Just coming in from the barn after a bitter hard ride, Frank almost dropped his saddle bags when he saw Nelly come out the doorway of the log cabin. Freezing wind whipped her white nightgown and her long hair furiously. She held up a lantern, but the wind shook it and blew it sideways. The flame went out. He slipped his arm around her and guided her back into the cabin. He slammed the door shut against the vicious wind.
"He's gone," she said. "He snuck out over an hour ago. Something horrible has happened to him, I just know it." She pressed her head against his chest.
"Oh, no." Frank dropped the saddle bags on the floor. "It's what I said."
"We've got to do something."
Frank winced. "I created this mess and I'll find him."
"You've got to hurry," Nelly said. "His note says he's gone to be with his parents."
Frank shook his head. "I hate myself." He stepped toward the door.
"I'm afraid you won't make it back." Nelly wrapped her arms around him and clung to him.
"I've got to go," Frank said.
He leaned forward and rode through the blizzard. He had to find that boy. Nelly had lost her baby two years ago because Frank hadn't watched him closely enough. This couldn't be happening all over again. He punched his leg and wished it would hurt more. Punched it again.
He forded Icy Creek, praying the buck wouldn't slip on a rock and spill him into the icy rapids. On a night like this, it could be fatal to get wet. He could only hope that Wil didn't fall when he crossed the log bridge. Frank hissed in regret. He should have widened the bridge. Once he got across the creek, he dug heal and his horse bolted into the storm. Temperature was below zero and dropping. The icy Siberian wind was blasting in off the Bering Sea.

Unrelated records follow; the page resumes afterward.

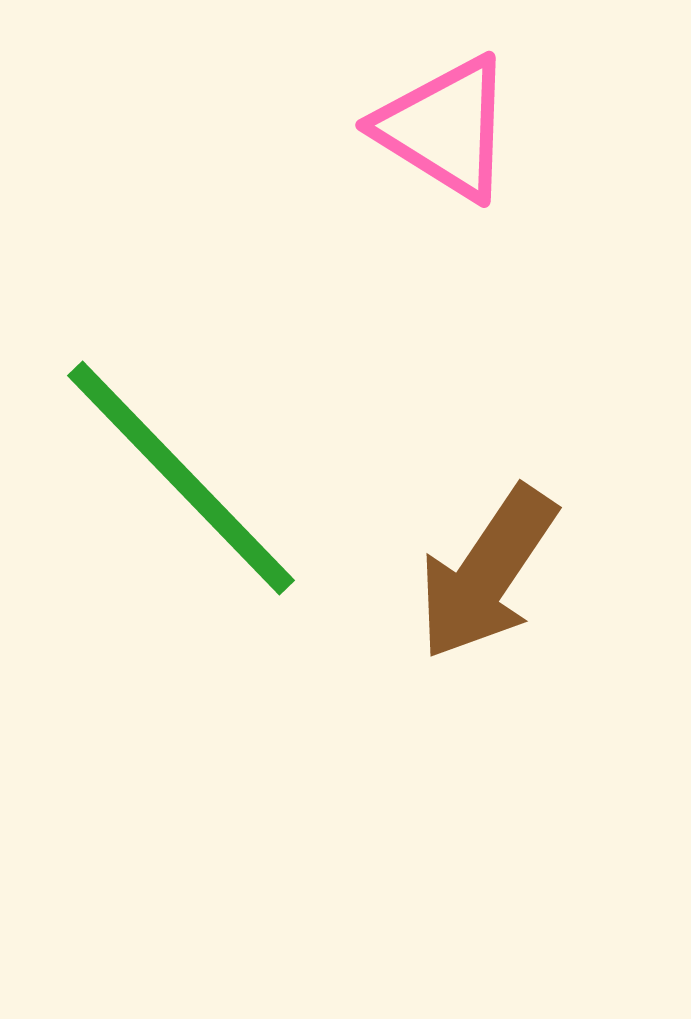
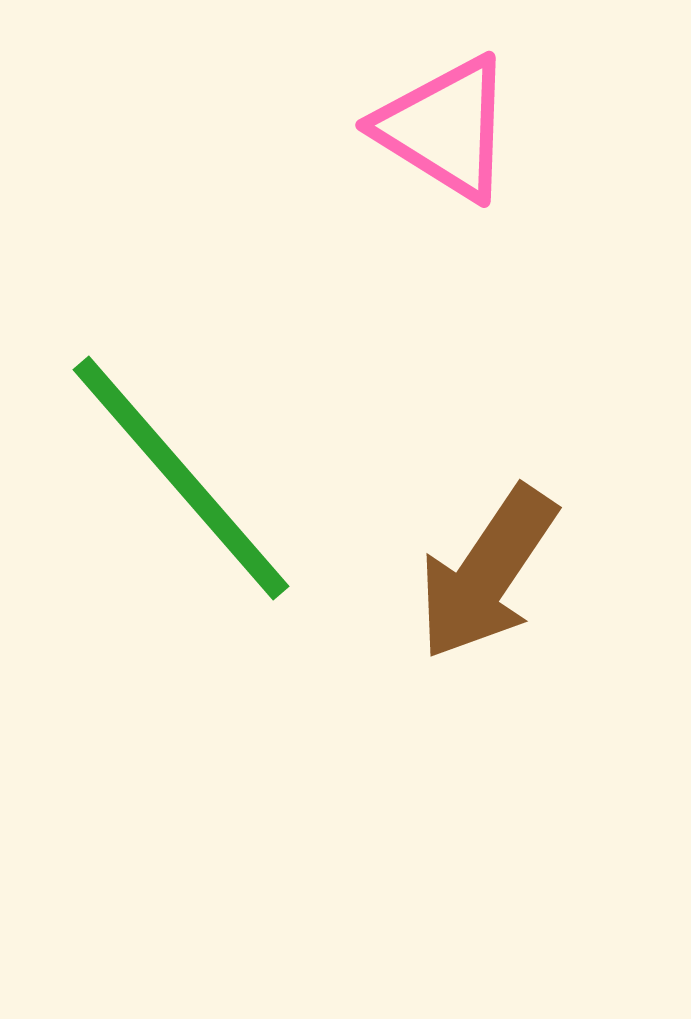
green line: rotated 3 degrees clockwise
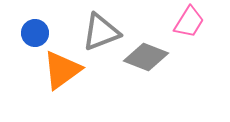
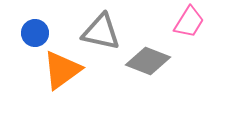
gray triangle: rotated 33 degrees clockwise
gray diamond: moved 2 px right, 4 px down
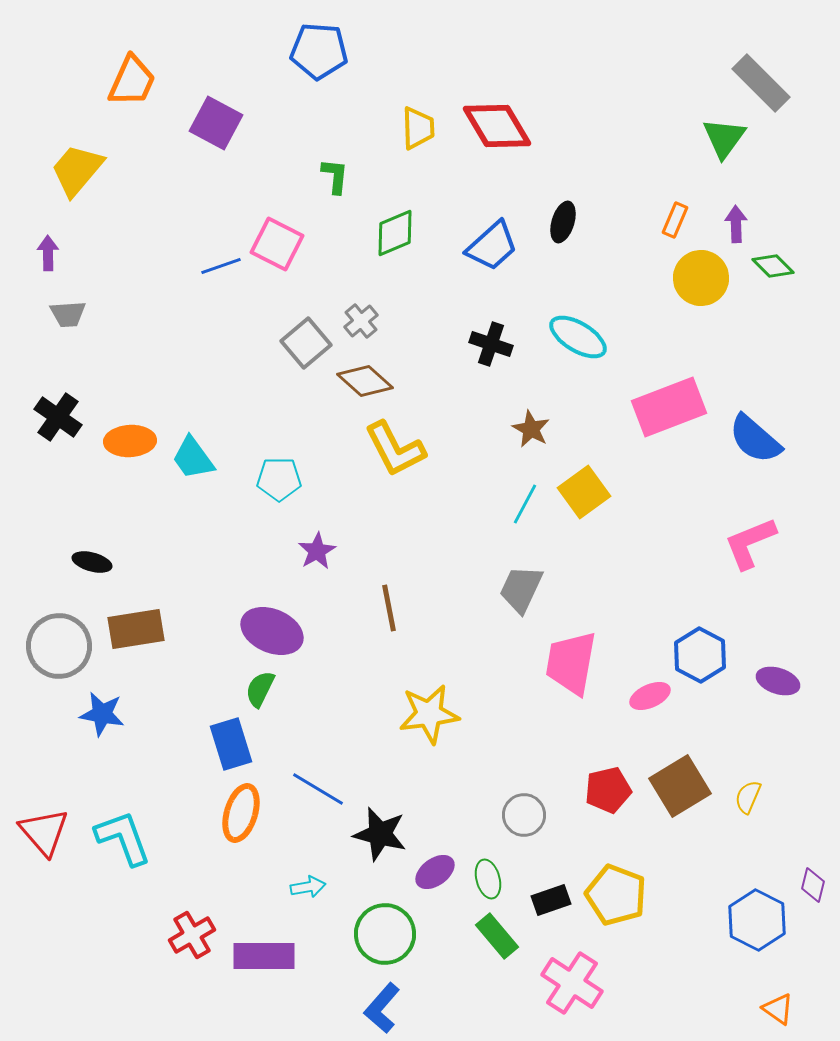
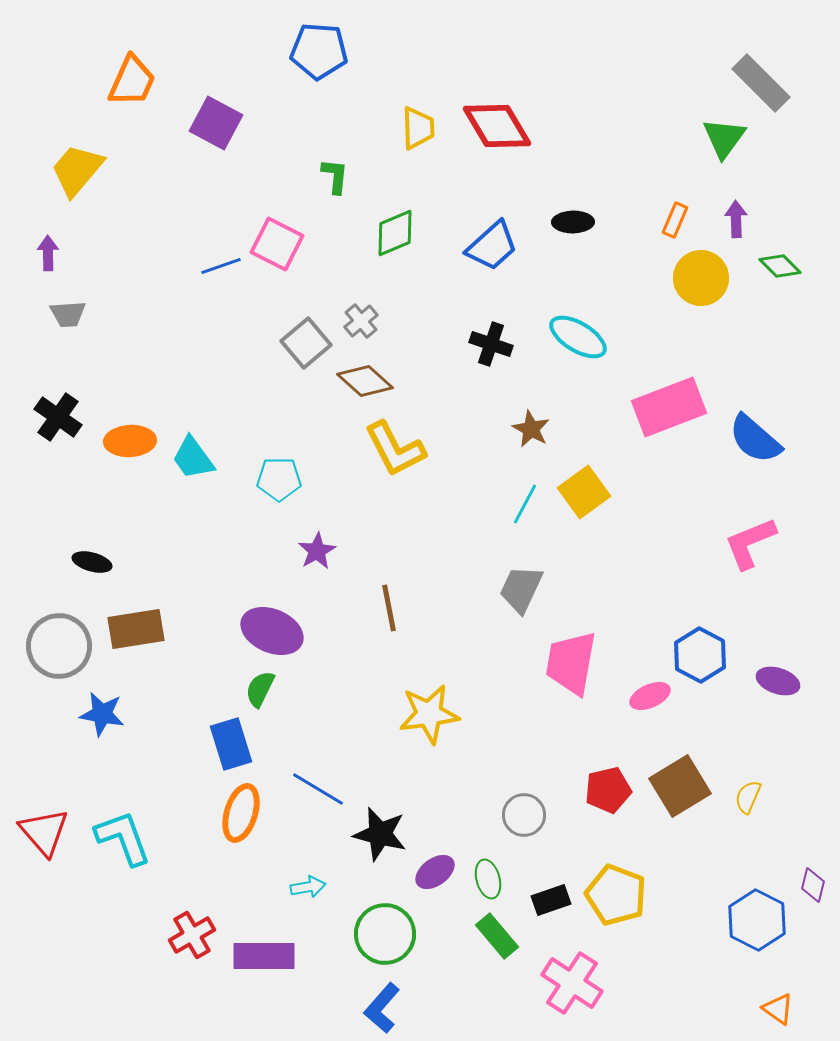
black ellipse at (563, 222): moved 10 px right; rotated 72 degrees clockwise
purple arrow at (736, 224): moved 5 px up
green diamond at (773, 266): moved 7 px right
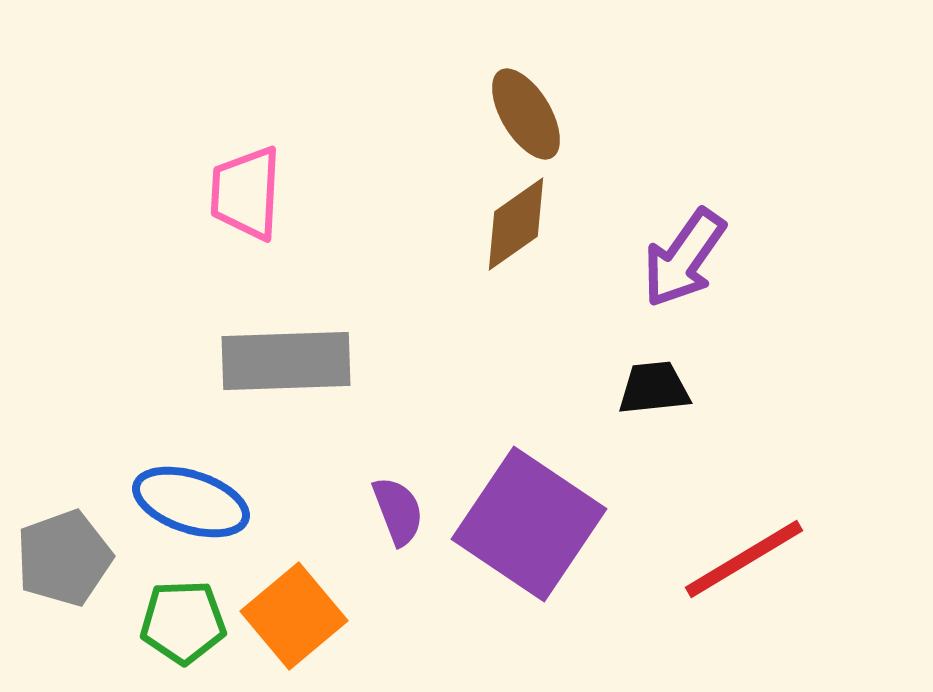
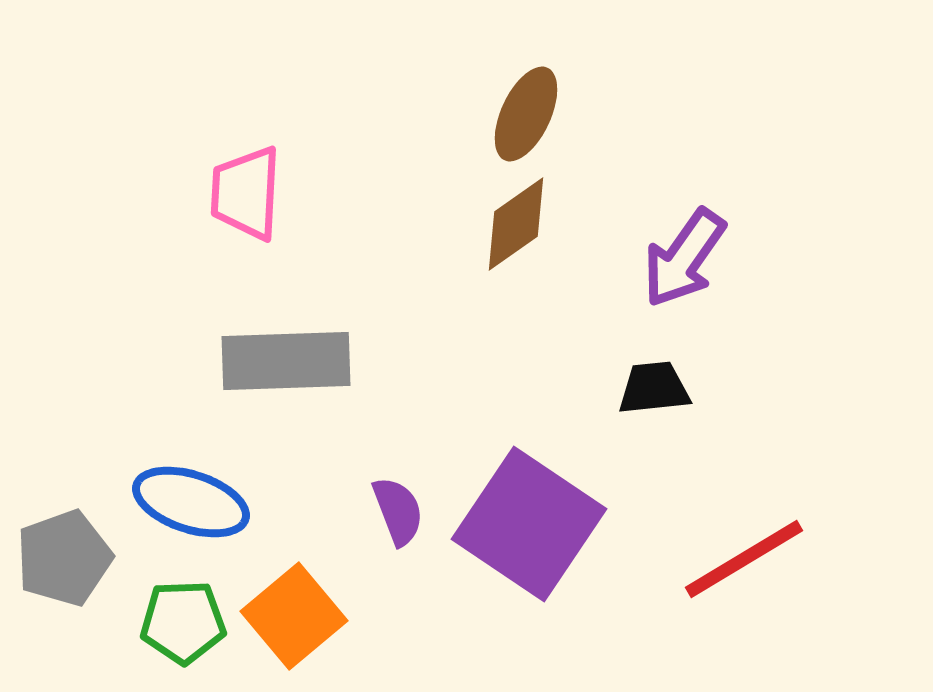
brown ellipse: rotated 56 degrees clockwise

The buck rose to a steady gait. Frank rode into blindness, but guessed he would soon come upon the shoreline, assuming he hadn't lost his direction. If he did that, he'd lose Wil and have nobody to blame but himself. In pure anger and frustration, he shouted into the wind as loud as he could. The horse reared up on his hind legs, but Frank calmed him.
Following his instincts, he rode toward the channel over frozen muskeg and tussocks of snow-covered grass. Coming finally upon the igneous palisades lining the channel, he could hear big surf pounding the rocks, which was uncommon in those sheltered waters. He pulled a jar of petroleum jelly out of his pocket and smeared it all over his face to protect his exposed skin from frostbite. Thanks to his foolishness, Wil was out there someplace, freezing and running out of time.
Half an hour later, he reached the point and started up the coast. Big waves thundered along the beach. Frank rode several miles, using the noise of the surf to keep his bearing. At Desolation Point, he got off the horse and tied the reins to a driftwood log. He climbed over the slippery rocks and after a short hike, he found Wil huddled up next to his parents' graves. He was bundled up in his caribou-skin clothes and had wind shelter behind some big rocks. His teeth were chattering.
"Thank God I found you." Frank said. "I'm sorry."
"I don't c-care what you say. I'm never going back."
"Please forgive me," Frank said.
"I'm staying with my r-real parents."
"I was just angry. I didn't mean it."
"Oh, yes. I'm just a f-filler."
"That's a lie. We're a family now."
"No. You want your son, not me."
Frank wiped his arm across his face. "If you can forgive me-" He paused as a wave burst upon the rocky shore. "We love you. I want another chance."
Fierce wind rumbled in off the water and howled around the rocks. Wil was quiet and for a moment, but then he said, "You'll never be happy."
Frank quit trying to fight his emotions. They overwhelmed him and his whole body shook. "It doesn't come easy for me, but I'm so proud of you. Things are getting better."
"I'm cold," Wil said.
Frank picked him up and carried him through the storm.